In a second category of positive channeling by directed variability from levels below, the organismic level experiences no important effect because such drives will generally be suppressed by organismic selection. But the driving [Page 741] force of directional speciation can greatly enhance and channel cladal trends by working synergistically with such species-level modes of change as species selection.
Perhaps the most important positive constraint, acting similarly at both levels, lies in the large size of “exaptive pools” (see full discussion in Chapter 11), or nonrandom variation made available through evolutionary processes acting on other features or at other levels, but later exploitable by organisms or species for their own exaptive benefits. The redundancy supplied by genetic duplication for organismal flexibility serves as the classic illustration of this phenomenon at the traditional level of natural selection. The exaptive pool of the species level may become even larger because species do not suppress lower levels of change, while these genic and organismal directionalities frequently act in synergism with advantages at the species level (see Gould and Lloyd, 1999, for a detailed development of this argument).
Summary comments on the strengths of species selection and its
interaction with other macroevolutionary causes of change
Species selection, the Darwinian analog at this higher level, but by no means the only irreducible force of macroevolutionary change, differs from conventional natural selection at the organismic level both in character and in general strength. The major aspect of character — as I have emphasized throughout this chapter in stressing the non-fractality of hierarchical levels — lies in the potency of species selection for governing “what species do.” Species selection does not, and cannot, build the complex adaptive phenotypes of organisms, but this common statement only recognizes the general nature of hierarchical organization and does not represent a fair criticism of the efficacy of species selection, despite the claims of Dawkins (1982) and others (see p. 711 for a discussion of this point).

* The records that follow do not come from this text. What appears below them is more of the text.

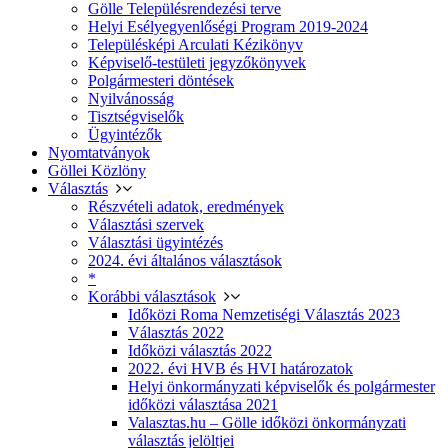
Gölle Településrendezési terve
Helyi Esélyegyenlőségi Program 2019-2024
Településképi Arculati Kézikönyv
Képviselő-testületi jegyzőkönyvek
Polgármesteri döntések
Nyilvánosság
Tisztségviselők
Ügyintézők
Nyomtatványok
Göllei Közlöny
Választás
Részvételi adatok, eredmények
Választási szervek
Választási ügyintézés
2024. évi általános választások
*
Korábbi választások
Időközi Roma Nemzetiségi Választás 2023
Választás 2022
Időközi választás 2022
2022. évi HVB és HVI határozatok
Helyi önkormányzati képviselők és polgármester
időközi választása 2021
Valasztas.hu – Gölle időközi önkormányzati
választás jelöltjei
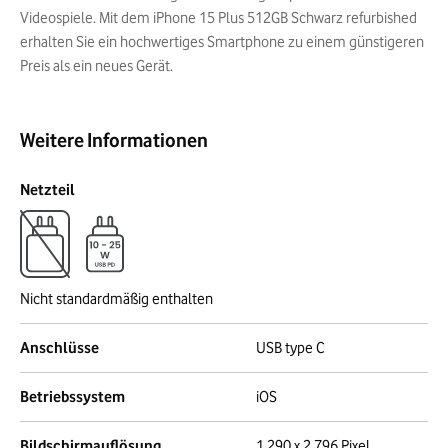
Videospiele. Mit dem iPhone 15 Plus 512GB Schwarz refurbished
erhalten Sie ein hochwertiges Smartphone zu einem günstigeren
Preis als ein neues Gerät.
Weitere Informationen
Netzteil
Nicht standardmäßig enthalten
Anschlüsse
USB type C
Betriebssystem
iOS
Bildschirmauflösung
1 290 x 2 796 Pixel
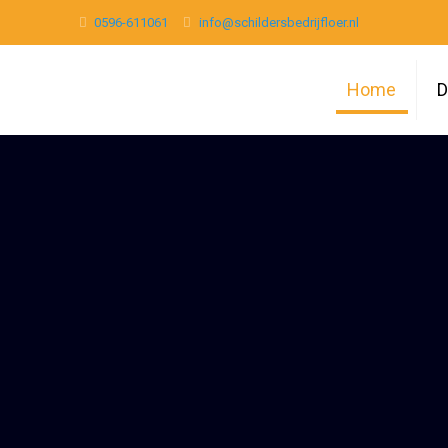
0596-611061
info@schildersbedrijfloer.nl
Home
D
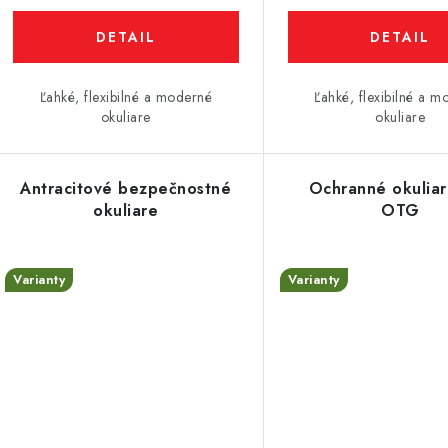
o
o
v
DETAIL
DETAIL
v
Ľahké, flexibilné a moderné
Ľahké, flexibilné a 
okuliare
okuliare
Antracitové bezpečnostné
Ochranné okulia
okuliare
OTG
Varianty
Varianty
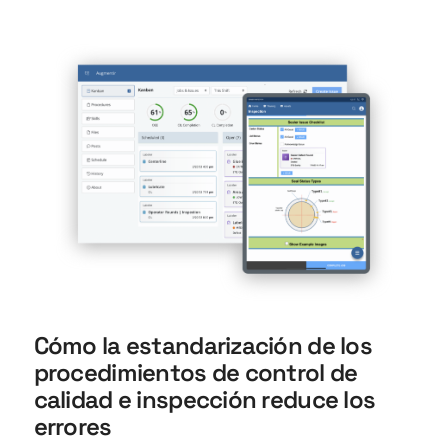
Cómo la estandarización de los
procedimientos de control de
calidad e inspección reduce los
errores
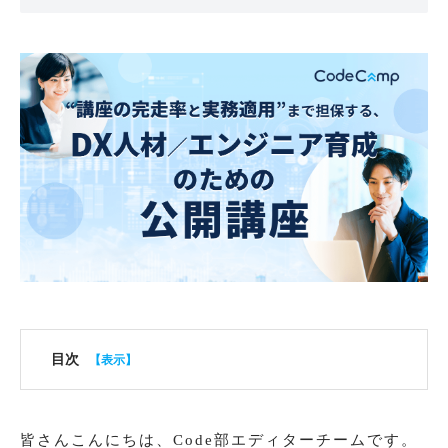
目次
皆さんこんにちは、Code部エディターチームです。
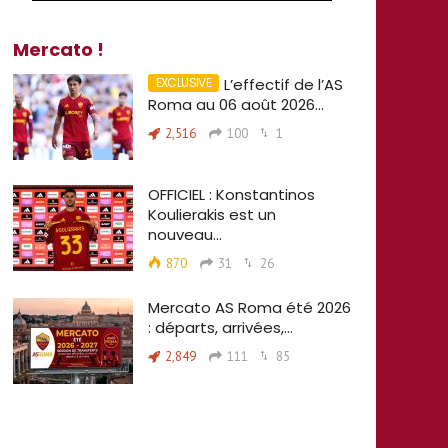
Mercato !
L’effectif de l’AS
Roma au 06 août 2026…
2,516
100
1
OFFICIEL : Konstantinos
Koulierakis est un
nouveau…
870
31
26
Mercato AS Roma été 2026
: départs, arrivées,…
2,849
111
85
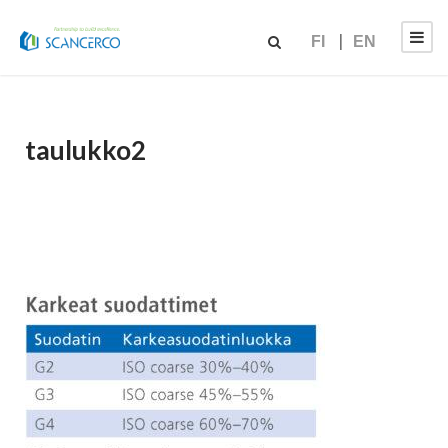
FI
EN
taulukko2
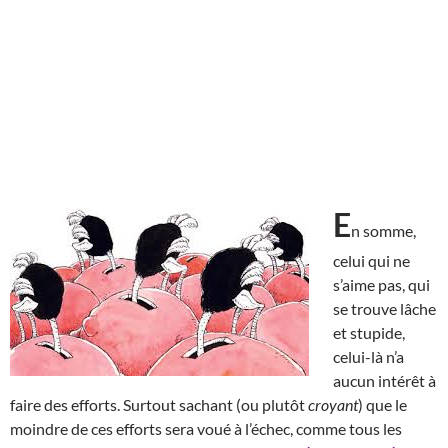
E
n somme,
celui qui ne
s’aime pas, qui
se trouve lâche
et stupide,
celui-là n’a
aucun intérêt à
faire des efforts. Surtout sachant (ou plutôt
croyant
) que le
moindre de ces efforts sera voué à l’échec, comme tous les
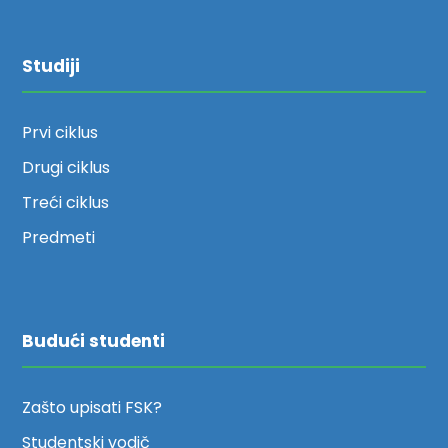
Studiji
Prvi ciklus
Drugi ciklus
Treći ciklus
Predmeti
Budući studenti
Zašto upisati FSK?
Studentski vodič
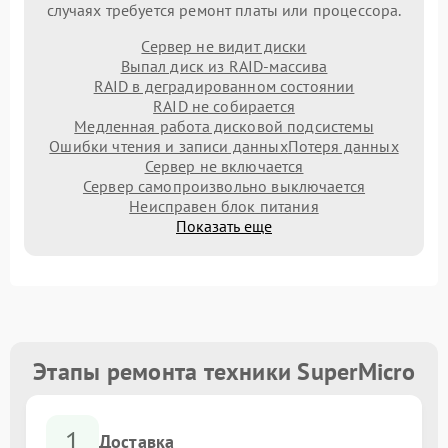
случаях требуется ремонт платы или процессора.
Сервер не видит диски
Выпал диск из RAID-массива
RAID в деградированном состоянии
RAID не собирается
Медленная работа дисковой подсистемы
Ошибки чтения и записи данных
Потеря данных
Сервер не включается
Сервер самопроизвольно выключается
Неисправен блок питания
Показать еще
Этапы ремонта техники SuperMicro
1
Доставка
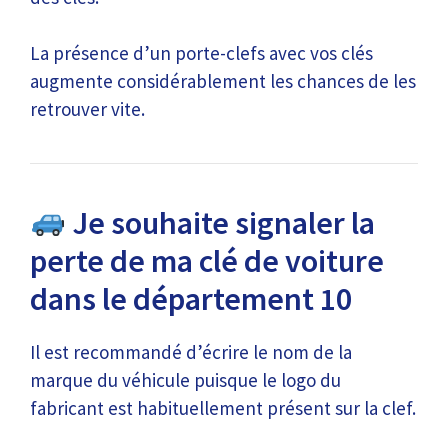
La présence d’un porte-clefs avec vos clés
augmente considérablement les chances de les
retrouver vite.
Je souhaite signaler la
perte de ma clé de voiture
dans le département 10
Il est recommandé d’écrire le nom de la
marque du véhicule puisque le logo du
fabricant est habituellement présent sur la clef.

The primary force of species selection lies in its power to promote trends within clades, and to regulate the waxing and waning of differential species diversity within and among clades through time. The influence of species selection upon trends will also be enhanced because this process not only builds trends in species-level characters directly, but also establishes correlated trends in any character of the organismal phenotype that either helps to determine the species-level property, or merely hitchhikes upon the trend by linkages of homology within the phylogenetic structure of evolutionary trees — a very common phenomenon, as Raup and Gould, 1974, showed in theory and practice. This insight about trends, which I shall explore more thoroughly in the next chapter (pp. 886–893), may provide a key for explaining one of the most puzzling phenomena in paleontology — persistent and pervasive cladal trends (such as decreasing stipe number in graptolites, or increasing symmetry of crinoidal cups) that have defied all attempts at explanation in traditional terms of biomechanical advantages to organisms.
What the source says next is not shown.